Saturday, June 03, 2006

Language-Driven Applications and the Command Pattern

When you go to write your next great application, consider imitating the work of CPU architects, where you design an Instruction Set Architecture (ISA) and programmer's register model. It would look something like this. Your application state needs to be clearly modeled, akin to the register and memory model of a CPU. Then the application operations would be distilled to a collection of commands, like machine instruction opcodes, which transform the data state. Then you provide a text interface to that command interface, like an assembly language. With this investment, consider where you'd be. First, by focusing on the application core and providing a clearly-defined way to manipulate its state, you get encapsulation from your user interface. Then, especially with the language interface, you allow extension of your application programmatically, third parties can script extensions in ways you never could have anticipated. And finally you can more easily employ the command pattern in your user interface or supporting environment to achieve features like undo/redo and macro record/playback. Do the hard work to make your application language-based, employ the command pattern, and I think you're digging a very solid foundation for a powerful application.

This language-based application is adopted by two notable applications, Emacs and Maya.
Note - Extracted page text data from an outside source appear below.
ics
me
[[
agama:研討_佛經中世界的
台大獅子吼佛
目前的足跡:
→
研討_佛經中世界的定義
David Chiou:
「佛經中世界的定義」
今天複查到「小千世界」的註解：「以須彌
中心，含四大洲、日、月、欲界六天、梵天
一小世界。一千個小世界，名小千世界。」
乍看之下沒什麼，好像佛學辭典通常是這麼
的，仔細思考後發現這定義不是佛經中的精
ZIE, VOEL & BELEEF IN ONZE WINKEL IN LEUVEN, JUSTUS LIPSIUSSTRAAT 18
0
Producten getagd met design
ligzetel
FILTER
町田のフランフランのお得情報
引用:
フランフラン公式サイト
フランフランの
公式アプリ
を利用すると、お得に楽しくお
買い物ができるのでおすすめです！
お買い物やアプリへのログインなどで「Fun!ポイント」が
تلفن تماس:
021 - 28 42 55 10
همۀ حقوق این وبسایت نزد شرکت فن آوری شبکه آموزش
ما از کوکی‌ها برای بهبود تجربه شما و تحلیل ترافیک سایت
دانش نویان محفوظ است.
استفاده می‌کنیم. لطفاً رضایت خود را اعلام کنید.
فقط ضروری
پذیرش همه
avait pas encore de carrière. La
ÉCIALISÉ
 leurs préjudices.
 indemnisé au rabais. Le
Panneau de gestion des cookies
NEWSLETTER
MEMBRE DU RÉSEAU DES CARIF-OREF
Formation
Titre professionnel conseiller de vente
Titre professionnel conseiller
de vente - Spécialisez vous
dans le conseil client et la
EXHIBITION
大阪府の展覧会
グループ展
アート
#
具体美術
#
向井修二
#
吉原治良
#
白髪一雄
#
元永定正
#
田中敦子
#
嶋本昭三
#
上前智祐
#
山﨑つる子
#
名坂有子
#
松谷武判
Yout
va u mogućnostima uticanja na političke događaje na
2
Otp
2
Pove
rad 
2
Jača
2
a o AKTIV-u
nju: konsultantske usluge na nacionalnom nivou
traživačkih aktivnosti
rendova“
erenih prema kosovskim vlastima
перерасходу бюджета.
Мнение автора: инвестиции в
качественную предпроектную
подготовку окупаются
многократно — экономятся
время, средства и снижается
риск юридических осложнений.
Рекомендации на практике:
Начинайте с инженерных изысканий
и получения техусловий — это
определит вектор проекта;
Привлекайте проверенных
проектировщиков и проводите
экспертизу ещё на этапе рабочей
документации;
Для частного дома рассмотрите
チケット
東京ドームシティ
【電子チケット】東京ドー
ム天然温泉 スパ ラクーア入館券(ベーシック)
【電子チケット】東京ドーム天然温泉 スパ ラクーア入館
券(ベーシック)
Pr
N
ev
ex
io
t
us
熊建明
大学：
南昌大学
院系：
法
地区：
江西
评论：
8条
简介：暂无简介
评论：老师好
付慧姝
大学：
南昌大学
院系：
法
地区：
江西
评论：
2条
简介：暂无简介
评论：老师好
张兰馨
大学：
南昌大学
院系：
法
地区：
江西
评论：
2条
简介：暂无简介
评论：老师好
Emacs, the text editor that doubles as a programming environment and mail reader, is based on Emacs Lisp, and the user interface is built around that language. Any user interface action, up to and including moving the cursor one character left or right, can be repeated by invoking the right procedure in the command window. Maya is the powerful 3D animation package that made the Lord of the Rings movie magic happen. Maya has a stunning user interface, beautiful in the way it makes users productive in an extremely complex environment. However, that interface is on top of MEL, the Maya Embedded Language, which the Lord of the Rings production team used to script "an enormous scene management system".
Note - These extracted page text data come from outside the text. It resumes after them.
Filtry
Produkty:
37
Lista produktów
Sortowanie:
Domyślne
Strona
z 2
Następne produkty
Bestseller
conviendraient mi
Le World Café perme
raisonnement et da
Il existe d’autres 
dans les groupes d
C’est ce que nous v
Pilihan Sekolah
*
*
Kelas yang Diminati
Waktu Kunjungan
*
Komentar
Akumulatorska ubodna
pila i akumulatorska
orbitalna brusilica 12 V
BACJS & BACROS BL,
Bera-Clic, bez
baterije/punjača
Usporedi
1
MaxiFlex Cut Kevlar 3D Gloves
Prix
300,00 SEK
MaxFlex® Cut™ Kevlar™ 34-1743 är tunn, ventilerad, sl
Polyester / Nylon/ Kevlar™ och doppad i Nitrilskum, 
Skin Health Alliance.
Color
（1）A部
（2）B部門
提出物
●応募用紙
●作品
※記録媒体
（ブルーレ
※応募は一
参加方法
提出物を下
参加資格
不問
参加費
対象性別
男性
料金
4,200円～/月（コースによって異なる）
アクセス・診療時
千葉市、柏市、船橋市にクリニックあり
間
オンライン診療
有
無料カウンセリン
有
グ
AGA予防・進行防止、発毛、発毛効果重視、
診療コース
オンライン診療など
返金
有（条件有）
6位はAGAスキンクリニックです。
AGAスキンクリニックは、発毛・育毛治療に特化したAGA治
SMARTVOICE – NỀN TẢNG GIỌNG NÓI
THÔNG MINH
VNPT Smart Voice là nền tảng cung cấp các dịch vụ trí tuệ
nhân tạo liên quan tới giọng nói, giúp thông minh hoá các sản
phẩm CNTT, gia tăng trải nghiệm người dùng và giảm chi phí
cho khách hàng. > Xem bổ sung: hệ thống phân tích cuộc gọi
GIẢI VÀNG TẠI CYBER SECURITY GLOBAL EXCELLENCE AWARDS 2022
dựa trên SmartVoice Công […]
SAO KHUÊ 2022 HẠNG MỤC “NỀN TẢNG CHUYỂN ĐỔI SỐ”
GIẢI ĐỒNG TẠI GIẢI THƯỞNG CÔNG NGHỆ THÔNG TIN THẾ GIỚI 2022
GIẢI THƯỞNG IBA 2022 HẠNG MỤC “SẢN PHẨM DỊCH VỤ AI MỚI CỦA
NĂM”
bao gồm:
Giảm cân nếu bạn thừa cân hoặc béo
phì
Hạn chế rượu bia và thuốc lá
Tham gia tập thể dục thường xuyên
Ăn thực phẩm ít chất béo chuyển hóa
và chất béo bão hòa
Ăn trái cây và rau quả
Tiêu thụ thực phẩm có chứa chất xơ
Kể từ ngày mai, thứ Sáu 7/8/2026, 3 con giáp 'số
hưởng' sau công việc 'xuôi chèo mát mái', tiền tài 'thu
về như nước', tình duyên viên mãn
One benefit of the language based application is of course encapsulation. I suspect a large number of applications have major problems porting to new platforms because the application core and the user interface are too intimately tied. Mathematica, which actually is a programming language application, also happens to have an interesting and useful user interface, which handles things like typesetting and graph plotting. It goes to the extreme in encapsulation, where the user interface and command processor are actually separate processes. The command processor, or kernel, can run standalone and provides a simple text interface. There is in fact an entire transaction language (part of MathLink), for the read-eval-print loop interaction between the kernel and "the front end". It's an open standard, allowing potentially any number of completely different front ends to be built both proprietary and by third parties.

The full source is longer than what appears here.